Aimaq ایماق

Total population
- 1,593,418 (2021) 4% of the population of Afghanistan

Languages
- Aimaq dialect of Persian

Religion
- Sunni Islam

Related ethnic groups
- Hazaras, Tajiks

= Aimaq people =

Ethnic group of Afghanistan

The Aimaq, (Note: Also transliterated as Aymaq, Aimagh, Aimak, and Aymak.) also known as the Chahar Aimaq, are a collection of Sunni and mostly Persian-speaking nomadic and semi-nomadic tribes. They live mainly in the central and western highlands of Afghanistan, especially in Ghor and Badghis. Aimaqs were originally known as chahar ("four") Aymaqs: Jamshidi, Aimaq Hazara, Firozkohi, and Taymani. The Timuri, which is a separate tribe but is sometimes included among Aimaqs, which is known as Aimaq-e dīgar ("Other Aimaq").

The Aimaq speak several subdialects of the Aimaq dialect of the Persian language, but some southern groups of Taymani, Firozkohi, and northeastern Timuri Aimaqs have adopted the Pashto language.

== Etymology ==
The word "Aimaq" is derived from the Turkic-Mongolic word "Oymaq" that means "tribe" and "group of tribes".

== Origin ==
The Aimaqs claim different origins based on their tribal background. Some claim to be descended from the troops of Genghis Khan. The Taymani and Firozkohi claim descent from Pashtun tribes.

== Culture and society ==
The Aimaq are largely nomadic to semi-nomadic goat and sheep herders. They also trade with villages and farmers during migrations for pastures for their livestock. The material culture and foodstuffs of the Aimaq include skins, carpets, milk, dairy products and more.
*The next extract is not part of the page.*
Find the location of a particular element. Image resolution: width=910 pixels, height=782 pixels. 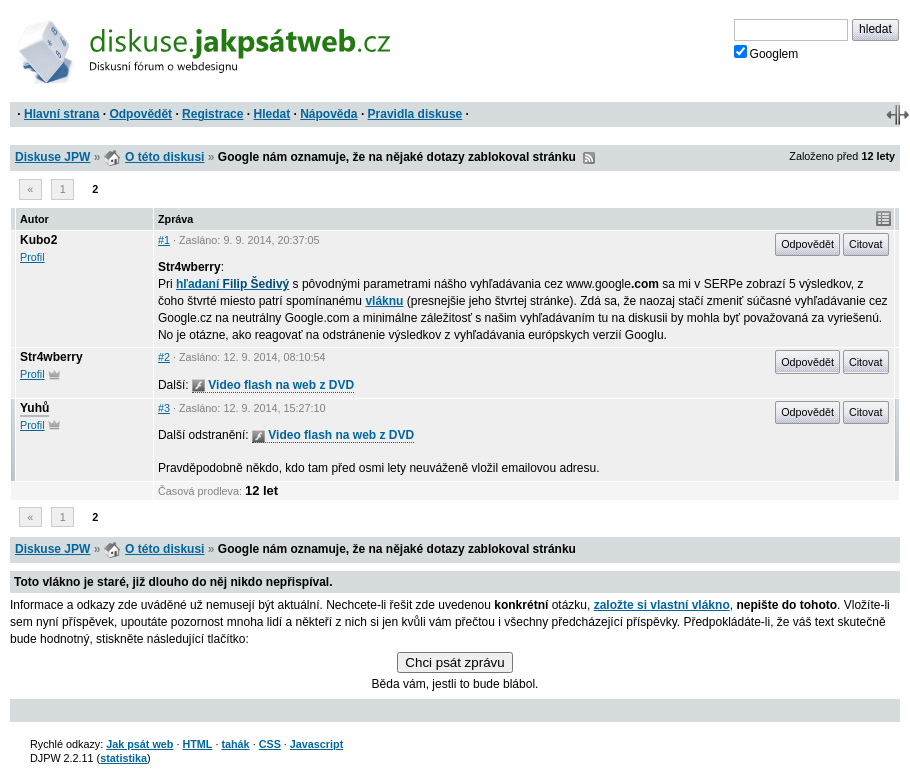 vláknu is located at coordinates (384, 301).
They trade these products to settled peoples in return for vegetables, grains, fruits, nuts, and other types of foods and goods.

=== Religion ===
Aimaqs are largely Sunni Muslim except for the Jamshidi who are mainly Isma'ili Shia Muslims.

== Demographics ==

CIA map showing the territory of the settlement of ethnic groups and subgroups in Afghanistan (2005)

In 2021, the Aimaq made up 4% of Afghanistan's population.